THE PROBLEM ::
In full and without change, repeat the records shown below.

━━━ GIVEN DATA

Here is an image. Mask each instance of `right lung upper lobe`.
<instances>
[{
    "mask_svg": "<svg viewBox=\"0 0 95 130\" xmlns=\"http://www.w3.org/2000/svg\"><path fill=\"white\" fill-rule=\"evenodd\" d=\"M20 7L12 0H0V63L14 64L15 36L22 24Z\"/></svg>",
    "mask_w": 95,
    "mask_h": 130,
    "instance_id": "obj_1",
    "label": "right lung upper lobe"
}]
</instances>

━━━━━━

WRITTEN SOLUTION ::
Here is an image. Mask each instance of `right lung upper lobe`.
<instances>
[{
    "mask_svg": "<svg viewBox=\"0 0 95 130\" xmlns=\"http://www.w3.org/2000/svg\"><path fill=\"white\" fill-rule=\"evenodd\" d=\"M20 7L12 0H0V63L14 64L15 36L22 24Z\"/></svg>",
    "mask_w": 95,
    "mask_h": 130,
    "instance_id": "obj_1",
    "label": "right lung upper lobe"
}]
</instances>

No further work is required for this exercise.